Too Close to Home…Too Close for Comfort
Retail stockbrokers are shareholders. Not only are they co-owners of their company, but they are on the front line in a world riddled with money-madness where “money and trust” are their stock-in trade. It’s not uncommon for brokers to work for firms that have mismanaged their personal assets which are embedded in their retirement accounts, comprised primarily of company stock.
Merrill Lynch is a current case in point. However, Lehman may be remembered for “setting the standard” in this arena.
“The Blundering Herd,” excerpted from All the Devils are Here by Bethany McLean and Joe Nocera, is a poignant article published in Vanity Fair, November 2010. It documents the “evisceration of Mother Merrill’s” culture vis a vis the sub-prime mortgage debacle.
The Power of One
The intrigue, the scheming, the plotting, and the deception perpetrated by Merrill’s inner leadership circle is literally fantastic. Once again, history demonstrates how so few, and often one person (E. Stan O’Neal), can undermine and jeopardize the sustainability of a venerable and reputable firm (or a civilization).
Let us never forget that Merrill brought Wall Street to Main Street. Charlie Merrill’s marketing wizardry helped make the middle class an equity culture (see Wall Street to Main Street by E.J. Perkins). By chasing the rich, Merrill’s new company policy, they will abrogate what made them great. Merrill Lynch did become the world’s leading brokerage; they did bring Wall Street to Main Street.
Merrill became “easy pickens” for Ken Lewis and Bank of America. The rest is history, and well known. However, at this juncture B of A is in trouble. Warren Buffett recently invested $5 billion dollars in Bank of America Corp. In September of last year, Mr. Buffett did tell Bloomberg News that “the bank has a wonderful underlying business—it’s got lots of problems.”
Merrill’s New Broker Compensation Plan
“Street Workers” have recently begun to talk about the firm’s new revised compensation plan for its retail stockbrokers. At the peak, Merrill employed more than 15,000 retail brokers.
On December 23, 2011 Jennifer Cummings posted an article on a Wall Street Journal blog. The essential thrust of Merrill’s CEO, Brian Moynihan, is to lower the payout to “less successful” brokers, and create a culture that caters to the rich. Lower quartile brokers will literally have to produce nearly twice as much to tread water. Ms. Cummings documents the particulars. And it should be noted that Merrill won’t be reaping the profits, the parent company Bank of America will.
The neurotransmitter chaos and havoc wreaked by Merrill’s “New Compensation Plan” is making for lively counseling and psychotherapy sessions in my office, and many throughout Manhattan. Brainstorming, risk management scenarios, and early retirement planning appear to be the psychotherapy agendas of the day.

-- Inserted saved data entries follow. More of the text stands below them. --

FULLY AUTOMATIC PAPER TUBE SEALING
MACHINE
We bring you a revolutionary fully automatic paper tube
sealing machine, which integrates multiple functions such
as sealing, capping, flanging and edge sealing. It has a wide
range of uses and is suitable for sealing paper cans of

Many think that Bank of America wants to reap quick profits as a function of leaner broker payouts, and then spin the company off and ultimately crush it, or buy it back cheap on the “corporate auction block.” The human brain’s capacity for imagination is unlimited, but based on Wall Street history over the past 10 years who can say. Anything is possible.
The sudden paradigm shift in Merrill’s compensation plan has driven many retail brokers, in my practice, to SSRIs (Prozac, Lexapro, Zoloft) in an attempt to manage their anxiety, depression, pain and anger. Subscription medications can be effective as pro-tem coping adjuncts, but the Street’s systemic and endemic emotional and environmental problems require deeper corrective actions and therapies.

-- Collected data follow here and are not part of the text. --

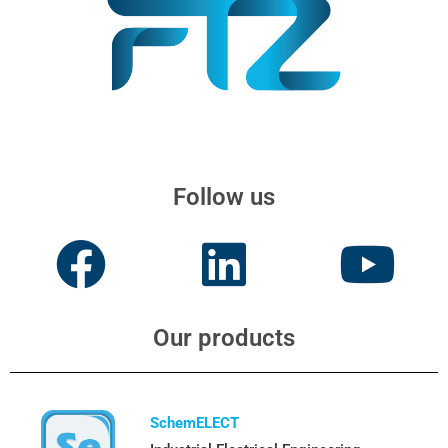
Follow us
Our products
SchemELECT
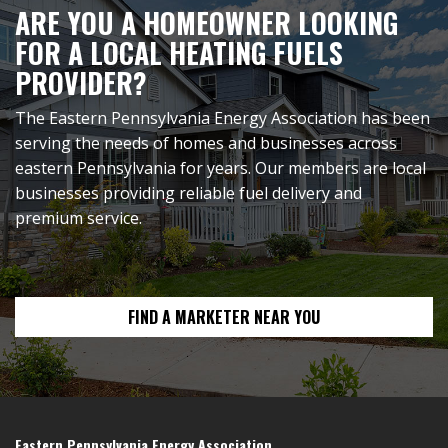
ARE YOU A HOMEOWNER LOOKING
FOR A LOCAL HEATING FUELS
PROVIDER?
The Eastern Pennsylvania Energy Association has been
serving the needs of homes and businesses across
eastern Pennsylvania for years. Our members are local
businesses providing reliable fuel delivery and
premium service.
FIND A MARKETER NEAR YOU
Eastern Pennsylvania Energy Association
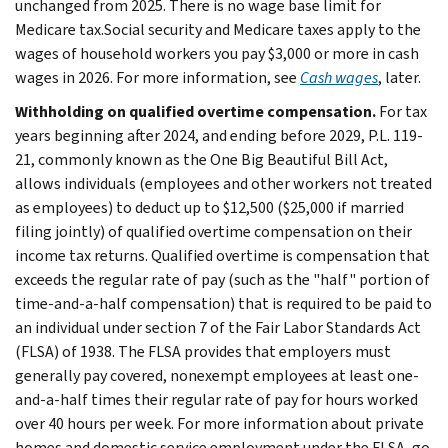
unchanged from 2025. There is no wage base limit for
Medicare tax.Social security and Medicare taxes apply to the
wages of household workers you pay $3,000 or more in cash
wages in 2026. For more information, see
Cash wages
, later.
Withholding on qualified overtime compensation.
For tax
years beginning after 2024, and ending before 2029, P.L. 119-
21, commonly known as the One Big Beautiful Bill Act,
allows individuals (employees and other workers not treated
as employees) to deduct up to $12,500 ($25,000 if married
filing jointly) of qualified overtime compensation on their
income tax returns. Qualified overtime is compensation that
exceeds the regular rate of pay (such as the "half" portion of
time-and-a-half compensation) that is required to be paid to
an individual under section 7 of the Fair Labor Standards Act
(FLSA) of 1938. The FLSA provides that employers must
generally pay covered, nonexempt employees at least one-
and-a-half times their regular rate of pay for hours worked
over 40 hours per week. For more information about private
homes and domestic service employment under the FLSA, go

Shareholder Activism Begins at Home (in the Office)
Now let’s talk turkey here. Shareholder activism begins at home, in the workplace, particularly if you work in a publically traded company. If you don’t watch the store from the inside out, and create mechanisms to insure sustainability, then who will? It is your life anyway. My Merrill patients are starting to “get out of the box,” and initiate their own “campaigns” out of sheer survival.
Treating any employee in this manner only breeds contempt, inhibits productivity and jeopardizes the sustainability of a company. To my knowledge, Merrill brokers haven’t joined the OWS movement yet, but as we all know anything is possible on The Street. I certainly don’t know where any of this will end up, but I suspect Street worker’s stress levels will soar and performance will be less resilient going forward.
Peter Elkind et al documented Pfizer’s palace coup vis a vis CEO Jeff Kindler (CNN Money, July 28, 2011) brilliantly for Fortune magazine. Should CEOs be entitled to “immunity?”
Certainly, E. Stan O’Neal walked out with a sweet deal: $162 million dollars. Is Brian Moynihan safe? All will play out in due time.
Empowerment for Main Street and for Wall Street is survival.
Today several of my patients still work for Merrill, and they have struggled of late.